Bloomberg Law
May 4, 2015, 9:19 PM UTC

Self-Regulation: A Tale of Two Legal Markets

Mark Cohen
Legal Mosaic

Editor’s Note: The author of this post is the founder and CEO of a strategic consulting firm for consumers and companies in the legal sphere.

By Mark Cohen, Chief Executive Officer, Legalmosaic

In both the retail and corporate segments of the U.S. legal market, client needs are taking a back seat to lawyers’ efforts to maintain the status quo. A quick overview of each segment supports this conclusion, albeit for different reasons.

There’s an over-supply of providers and an underserved consumer (client) base when it comes to retail law firms. The underserved client issue is called the “access to justice crisis.” Simply put, lawyers have priced themselves beyond the means of the vast majority of potential clients: individuals and small businesses. The facts are daunting: 54% of U.S. small businesses that have significant legal needs go unrepresented, according to a 2013 survey by legal service provider, LegalShield, the number of pro se litigants is significant, as many individuals cannot afford to retain legal counsel, and, paradoxically, an alarming number of lawyers are unemployed/under-employed (many carrying huge education debt) even as the access to justice crisis persists.

One would imagine that the market would self-correct and that lawyers would use technology and other overhead deflators to render services more cost-effectively and efficiently.

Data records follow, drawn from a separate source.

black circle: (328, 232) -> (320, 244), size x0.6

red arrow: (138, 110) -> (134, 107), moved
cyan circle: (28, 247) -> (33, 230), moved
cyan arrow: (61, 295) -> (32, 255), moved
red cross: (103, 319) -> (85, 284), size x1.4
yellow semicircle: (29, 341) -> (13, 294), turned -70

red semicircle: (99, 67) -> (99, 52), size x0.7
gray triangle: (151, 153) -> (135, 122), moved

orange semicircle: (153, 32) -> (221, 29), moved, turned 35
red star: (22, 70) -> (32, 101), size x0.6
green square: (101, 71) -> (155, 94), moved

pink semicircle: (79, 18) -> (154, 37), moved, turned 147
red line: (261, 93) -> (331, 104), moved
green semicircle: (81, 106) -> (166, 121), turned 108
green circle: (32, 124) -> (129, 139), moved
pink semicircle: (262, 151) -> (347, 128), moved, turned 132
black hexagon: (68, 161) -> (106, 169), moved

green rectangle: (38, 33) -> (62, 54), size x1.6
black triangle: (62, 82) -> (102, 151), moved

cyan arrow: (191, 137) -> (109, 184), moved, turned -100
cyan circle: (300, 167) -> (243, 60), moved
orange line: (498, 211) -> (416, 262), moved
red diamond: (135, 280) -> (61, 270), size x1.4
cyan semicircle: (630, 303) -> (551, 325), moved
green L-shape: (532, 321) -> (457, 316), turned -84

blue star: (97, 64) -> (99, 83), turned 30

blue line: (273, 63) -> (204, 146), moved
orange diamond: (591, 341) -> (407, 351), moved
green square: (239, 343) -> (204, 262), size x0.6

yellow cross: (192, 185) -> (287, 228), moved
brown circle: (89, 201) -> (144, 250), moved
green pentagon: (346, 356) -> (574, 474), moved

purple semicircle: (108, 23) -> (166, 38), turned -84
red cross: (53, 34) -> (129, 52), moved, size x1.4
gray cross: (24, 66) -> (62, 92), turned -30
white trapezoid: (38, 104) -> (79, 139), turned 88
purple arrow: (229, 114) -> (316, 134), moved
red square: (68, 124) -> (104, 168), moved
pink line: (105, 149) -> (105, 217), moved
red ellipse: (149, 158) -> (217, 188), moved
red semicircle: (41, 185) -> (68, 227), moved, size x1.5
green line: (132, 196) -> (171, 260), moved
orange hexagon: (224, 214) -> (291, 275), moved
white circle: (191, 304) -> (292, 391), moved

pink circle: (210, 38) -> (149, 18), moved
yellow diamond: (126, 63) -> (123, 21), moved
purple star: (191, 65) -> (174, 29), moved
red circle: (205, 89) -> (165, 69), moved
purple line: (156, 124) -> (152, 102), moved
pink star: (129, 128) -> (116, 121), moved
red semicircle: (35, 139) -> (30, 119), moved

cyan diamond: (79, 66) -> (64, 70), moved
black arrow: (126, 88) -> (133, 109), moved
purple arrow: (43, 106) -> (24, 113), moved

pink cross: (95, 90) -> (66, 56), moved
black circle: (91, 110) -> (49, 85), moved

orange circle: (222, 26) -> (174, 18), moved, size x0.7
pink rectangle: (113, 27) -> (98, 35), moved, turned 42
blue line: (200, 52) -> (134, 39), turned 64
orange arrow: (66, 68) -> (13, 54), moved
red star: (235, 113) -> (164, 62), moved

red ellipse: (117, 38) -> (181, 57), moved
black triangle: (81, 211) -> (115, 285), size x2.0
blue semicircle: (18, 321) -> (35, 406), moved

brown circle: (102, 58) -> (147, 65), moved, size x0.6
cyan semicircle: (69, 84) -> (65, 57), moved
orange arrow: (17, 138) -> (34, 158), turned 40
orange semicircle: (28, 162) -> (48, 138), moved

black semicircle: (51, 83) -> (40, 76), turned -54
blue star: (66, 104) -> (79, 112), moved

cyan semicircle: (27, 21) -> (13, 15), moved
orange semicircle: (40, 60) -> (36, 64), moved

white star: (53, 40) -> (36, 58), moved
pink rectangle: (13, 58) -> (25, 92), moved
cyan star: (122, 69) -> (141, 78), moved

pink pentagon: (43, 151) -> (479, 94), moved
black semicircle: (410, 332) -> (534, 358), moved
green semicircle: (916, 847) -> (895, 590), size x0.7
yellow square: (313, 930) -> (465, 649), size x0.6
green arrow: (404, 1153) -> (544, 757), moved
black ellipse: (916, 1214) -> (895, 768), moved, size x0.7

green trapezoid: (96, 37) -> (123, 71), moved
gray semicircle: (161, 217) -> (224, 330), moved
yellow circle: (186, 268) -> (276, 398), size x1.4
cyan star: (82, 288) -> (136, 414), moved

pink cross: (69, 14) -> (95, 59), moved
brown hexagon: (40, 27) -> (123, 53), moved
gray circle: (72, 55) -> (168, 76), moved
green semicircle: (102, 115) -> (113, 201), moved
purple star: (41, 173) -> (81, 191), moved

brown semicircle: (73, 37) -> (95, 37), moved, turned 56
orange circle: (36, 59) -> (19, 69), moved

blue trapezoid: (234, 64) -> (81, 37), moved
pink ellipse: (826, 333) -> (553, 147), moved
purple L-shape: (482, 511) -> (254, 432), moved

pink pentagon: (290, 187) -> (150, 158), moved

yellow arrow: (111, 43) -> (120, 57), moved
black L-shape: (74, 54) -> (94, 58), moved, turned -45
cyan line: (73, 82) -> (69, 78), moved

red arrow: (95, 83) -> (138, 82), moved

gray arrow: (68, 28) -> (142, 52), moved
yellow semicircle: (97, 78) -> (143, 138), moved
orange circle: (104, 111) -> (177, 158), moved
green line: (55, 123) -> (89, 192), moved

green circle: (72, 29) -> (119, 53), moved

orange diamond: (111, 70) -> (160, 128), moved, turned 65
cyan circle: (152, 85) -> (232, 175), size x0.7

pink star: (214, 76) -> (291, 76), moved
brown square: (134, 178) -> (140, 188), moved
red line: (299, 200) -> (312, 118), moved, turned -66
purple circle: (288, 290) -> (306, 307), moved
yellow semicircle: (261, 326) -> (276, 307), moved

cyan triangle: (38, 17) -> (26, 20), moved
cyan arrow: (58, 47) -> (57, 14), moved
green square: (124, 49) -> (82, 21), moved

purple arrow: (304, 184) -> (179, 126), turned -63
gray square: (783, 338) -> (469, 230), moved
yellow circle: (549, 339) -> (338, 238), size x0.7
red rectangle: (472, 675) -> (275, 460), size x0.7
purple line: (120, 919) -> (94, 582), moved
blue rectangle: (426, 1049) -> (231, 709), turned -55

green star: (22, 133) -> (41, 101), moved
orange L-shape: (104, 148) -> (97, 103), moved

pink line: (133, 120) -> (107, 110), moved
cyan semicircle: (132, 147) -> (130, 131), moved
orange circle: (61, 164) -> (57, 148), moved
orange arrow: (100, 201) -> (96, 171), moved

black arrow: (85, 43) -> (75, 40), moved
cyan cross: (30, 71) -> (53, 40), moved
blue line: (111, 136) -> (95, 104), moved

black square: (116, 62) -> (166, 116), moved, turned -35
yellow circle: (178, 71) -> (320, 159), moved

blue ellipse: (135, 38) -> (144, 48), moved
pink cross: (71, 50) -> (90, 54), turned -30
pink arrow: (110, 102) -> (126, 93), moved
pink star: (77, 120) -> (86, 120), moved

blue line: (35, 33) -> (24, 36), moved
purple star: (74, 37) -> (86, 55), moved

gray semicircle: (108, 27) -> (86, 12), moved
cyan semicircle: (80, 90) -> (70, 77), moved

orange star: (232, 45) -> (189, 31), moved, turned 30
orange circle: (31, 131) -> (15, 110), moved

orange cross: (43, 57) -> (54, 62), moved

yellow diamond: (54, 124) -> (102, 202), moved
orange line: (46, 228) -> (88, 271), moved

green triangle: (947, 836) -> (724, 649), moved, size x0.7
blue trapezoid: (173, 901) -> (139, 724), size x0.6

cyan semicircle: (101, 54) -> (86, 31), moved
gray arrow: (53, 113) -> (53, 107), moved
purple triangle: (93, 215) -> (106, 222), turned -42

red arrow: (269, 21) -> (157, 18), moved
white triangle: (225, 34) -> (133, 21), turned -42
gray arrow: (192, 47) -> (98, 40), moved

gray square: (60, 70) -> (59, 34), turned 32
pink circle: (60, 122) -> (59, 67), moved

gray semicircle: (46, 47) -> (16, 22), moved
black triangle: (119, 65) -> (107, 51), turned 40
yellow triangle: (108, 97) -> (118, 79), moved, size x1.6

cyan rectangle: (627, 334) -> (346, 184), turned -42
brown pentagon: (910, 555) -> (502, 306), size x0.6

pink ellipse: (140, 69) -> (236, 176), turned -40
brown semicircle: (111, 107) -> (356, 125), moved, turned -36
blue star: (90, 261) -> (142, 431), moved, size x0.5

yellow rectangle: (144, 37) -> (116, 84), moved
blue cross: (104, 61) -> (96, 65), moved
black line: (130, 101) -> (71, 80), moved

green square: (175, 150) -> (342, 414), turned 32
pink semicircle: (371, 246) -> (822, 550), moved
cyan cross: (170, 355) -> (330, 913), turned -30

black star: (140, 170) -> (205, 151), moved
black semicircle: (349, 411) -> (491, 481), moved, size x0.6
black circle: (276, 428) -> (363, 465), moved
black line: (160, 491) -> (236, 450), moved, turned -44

Why has this not happened? And why have legal service providers not had more impact on the market offering cost-effective, efficient alternatives?

The answer is principally because they have been confronted by turf-protecting, whistleblower attorneys who have maintained jus tertii unauthorized practice claims to frustrate the newcomers’ entry into the retail market. And the vagueness of the regulations do not help the situation, either. Several states — including New York, Florida, and New Jersey — do not have a statutory definition of what it means to engage in the practice of law – or conversely, fail to offer a definition of unauthorized practice. Worse still, the penalties for these hopelessly vague standards can be exceedingly harsh. In Florida, for example, unauthorized practice of law (whatever that may be in the Sunshine State) is a felony punishable by up to five years in jail. Is this self-regulation or self-protectionism? Whatever the contours, regulatory reform is necessary, if for no other reason than to provide a definition of what it means to engage in legal practice (and what does not rise to the level of practice).

The corporate end of the market is another story altogether. Here, consumers are sophisticated, typically have their own in-house lawyers to vet providers, and seem increasingly receptive to alternatives to law firms handling a range of “unbundled” tasks. Caveat emptor is not a big concern here. That is why an ever-expanding array of service providers—some of whom now have revenues equal to AmLaw 200 firms — have become an accepted part of the corporate legal supply chain. No one cried foul when Axiom recently landed a $73M contract to perform services (but not “engage in the practice of law”) for a large international financial institution.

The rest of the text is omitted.